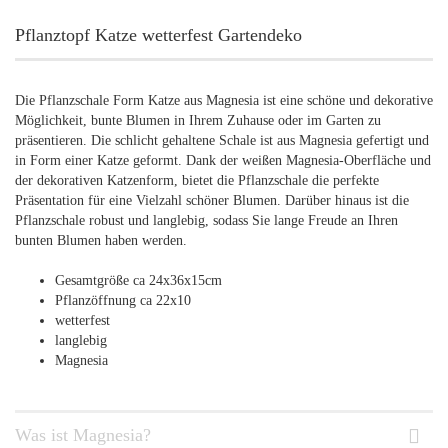
Pflanztopf Katze wetterfest Gartendeko
Die
P
fl
anz
sch
ale
Form
Kat
ze
a
us
Mag
nesia
is
t
e
ine
sch
ö
ne
und
de
k
orative
M
ö
gl
ich
ke
it
,
b
unte
Bl
umen
in
I
h
rem
Z
uh
ause
o
der
im
G
arten
z
u
pr
ä
sent
ie
ren
.
Die
sch
l
icht
ge
hal
ten
e
Sch
ale
is
t
a
us
Mag
nesia
g
ef
ert
ig
t
und
in
Form
e
iner
Kat
ze
ge
form
t
.
D
ank
der
we
i
ß
en
Mag
nesia
-
O
ber
fl
ä
che
und
der
de
k
or
at
iven
Kat
zen
form
,
b
iet
et
die
P
fl
anz
sch
ale
die
perf
ek
te
Pr
ä
sent
ation
f
ür
e
ine
V
iel
z
ahl
sch
ö
ner
Bl
umen
.
Dar
ü
ber
h
ina
us
is
t
die
P
fl
anz
sch
ale
robust
und
l
angle
big
,
sod
ass
Sie
l
ange
Fre
ude
an
I
h
ren
bun
ten
Bl
umen
ha
ben
w
er
den
.
Gesamtgröße ca 24x36x15cm
Pflanzöffnung ca 22x10
wetterfest
langlebig
Magnesia
Was ist Magnesia?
○ ○ ○ ○ ○
## Assigned task
Exclude the images and reproduce the remaining data exactly.

## Answer to this task
Pflanztopf Katze wetterfest Gartendeko
Die
P
fl
anz
sch
ale
Form
Kat
ze
a
us
Mag
nesia
is
t
e
ine
sch
ö
ne
und
de
k
orative
M
ö
gl
ich
ke
it
,
b
unte
Bl
umen
in
I
h
rem
Z
uh
ause
o
der
im
G
arten
z
u
pr
ä
sent
ie
ren
.
Die
sch
l
icht
ge
hal
ten
e
Sch
ale
is
t
a
us
Mag
nesia
g
ef
ert
ig
t
und
in
Form
e
iner
Kat
ze
ge
form
t
.
D
ank
der
we
i
ß
en
Mag
nesia
-
O
ber
fl
ä
che
und
der
de
k
or
at
iven
Kat
zen
form
,
b
iet
et
die
P
fl
anz
sch
ale
die
perf
ek
te
Pr
ä
sent
ation
f
ür
e
ine
V
iel
z
ahl
sch
ö
ner
Bl
umen
.
Dar
ü
ber
h
ina
us
is
t
die
P
fl
anz
sch
ale
robust
und
l
angle
big
,
sod
ass
Sie
l
ange
Fre
ude
an
I
h
ren
bun
ten
Bl
umen
ha
ben
w
er
den
.
Gesamtgröße ca 24x36x15cm
Pflanzöffnung ca 22x10
wetterfest
langlebig
Magnesia
Was ist Magnesia?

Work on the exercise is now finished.